Nouria Benghabrit, ministre de l’éducation nationale. © D. R.

L’intersyndicale estime que “le dialogue n’a pas abouti à des réponses satisfaisantes aux dossiers soumis” et qu’“aucune échéance n’est précisée pour la prise en charge des revendications des travailleurs”.


La ministre de l’Éducation nationale, Nouria Benghabrit, a indiqué, hier, que son département est en attente de la réaction des syndicats quant au projet de procès-verbal, portant ses propositions-réponses aux revendications soulevées lors de la grève du 21 janvier dernier et des sit-in de protestation organisés à travers le pays, qui leur a été adressé récemment.
Dans une déclaration à la presse en marge de l’ouverture de l’année musicale, dans sa deuxième édition, à l’Opéra d’Alger, Mme Benghabrit qui s’exprimait sur les mouvements sociaux que connaît son secteur, a affirmé d’abord que l’année scolaire 2018-2019 était “globalement marquée par la stabilité”, et estimé que les sit-in de protestation étaient “quelque chose de normal” pour le secteur de l’éducation nationale.
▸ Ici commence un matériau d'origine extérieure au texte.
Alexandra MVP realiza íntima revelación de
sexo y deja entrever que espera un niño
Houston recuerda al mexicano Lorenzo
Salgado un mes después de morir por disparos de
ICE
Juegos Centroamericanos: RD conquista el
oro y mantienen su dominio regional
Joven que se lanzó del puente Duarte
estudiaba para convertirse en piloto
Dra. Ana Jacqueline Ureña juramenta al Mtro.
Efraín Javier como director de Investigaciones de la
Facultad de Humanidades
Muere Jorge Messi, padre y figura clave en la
Cependant, “ce qui est attendu, c’est que les relations entre le partenaire social et le MEN se poursuivent”, a-t-elle indiqué, en assurant : “Nous avons ouvert des perspectives à tous les points de revendication que nous pourrions prendre en charge.” La ministre de l’Éducation nationale a révélé que les réponses de son département étaient “claires”, sur certains points de revendication, notamment ceux relatifs au côté pédagogique et d’autres point soulevés, et ce, après avoir exprimé sa conviction que “lorsque tous les représentants des syndicats auront pris connaissance de ce que les élèves ont présenté à cette occasion, cela aussi devrait leur donner à réfléchir”. Elle a révélé, dans ce contexte, que son département a élaboré un projet de PV portant ses propositions aux revendications soulevées.
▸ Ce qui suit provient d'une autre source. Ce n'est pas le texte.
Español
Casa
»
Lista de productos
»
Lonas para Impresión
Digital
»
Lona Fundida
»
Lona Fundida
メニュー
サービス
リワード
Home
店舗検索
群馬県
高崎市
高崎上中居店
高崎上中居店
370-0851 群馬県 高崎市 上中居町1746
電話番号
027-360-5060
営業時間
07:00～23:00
À présent, “nous sommes en phase d’attente de la réaction des syndicats quant à ce projet”, dont le contenu peut être porté à la connaissance des médias, des enseignants et des fonctionnaires du secteur.
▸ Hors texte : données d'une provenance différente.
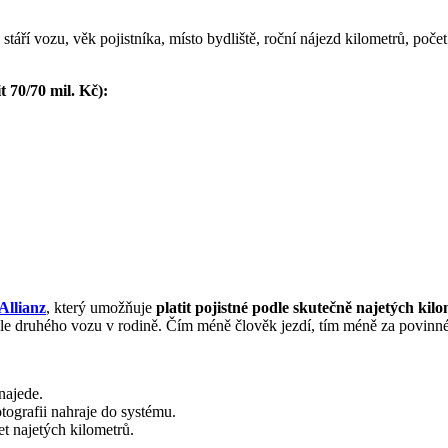
táří vozu, věk pojistníka, místo bydliště, roční nájezd kilometrů, počet
 70/70 mil. Kč):
Allianz
, který umožňuje
platit pojistné podle skutečně najetých kil
le druhého vozu v rodině. Čím méně člověk jezdí, tím méně za povinné 
najede.
otografii nahraje do systému.
t najetých kilometrů.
Par cette déclaration qui intervient, soulignons-le, à la suite d’une série de consultations entre le département de Nouria Benghabrit et les membres de l’intersyndicale de l’éducation nationale autour des leurs revendications, la ministre semble vouloir dire que la balle est dans le camp des syndicats. Mais les six organisations syndicales (Unpef, Cnapeste,
Cela, SNTE, Snapest, Satef), ont déjà dressé le bilan de ces consultations et aussi délivré leurs positions quant au projet de PV qui leur a été adressé, comme indiqué dans un communiqué, sanctionnant leur dernière réunion de jeudi dernier. L’intersyndicale “a non seulement expliqué que le dialogue n’a pas abouti à des réponses satisfaisantes aux dossiers soumis et qu’aucune échéance n’est précisée pour la prise en charge des revendications des travailleurs, mais aussi appelé ses adhérents à se mobiliser davantage pour réussir les prochaines actions de protestation, dont la nature et la date seront annoncées à la mi-février”. Ce qu’a réitéré le coordinateur national du Snapest, Meziane Meriane, en affirmant : “Ce que nous leur reprochons c’est qu’il y a des promesses, mais pas de calendrier précis pour les prendre en charge.”
Autre chose, “on nous a parlé de la commission ad hoc pour le statut particulier, mais les syndicats sont exclus de cette commission. C’est la même erreur qui avait été commise par Benbouzid. II y avait eu 18 rencontres, mais aucun représentant d’un syndicat n’y avait participé”, a-t-il rappelé.
Le dialogue semble dans l’impasse, mais le MEN et les syndicats affichent leur disposition à maintenir les négociations autour des revendications en suspens, celles dont la solution dépasse les prérogatives du ministère de tutelle. Sur ces questions, Mme Benghabrit est attendue pour se faire le “porte-voix” des travailleurs de son secteur auprès du gouvernement.


AMAR R.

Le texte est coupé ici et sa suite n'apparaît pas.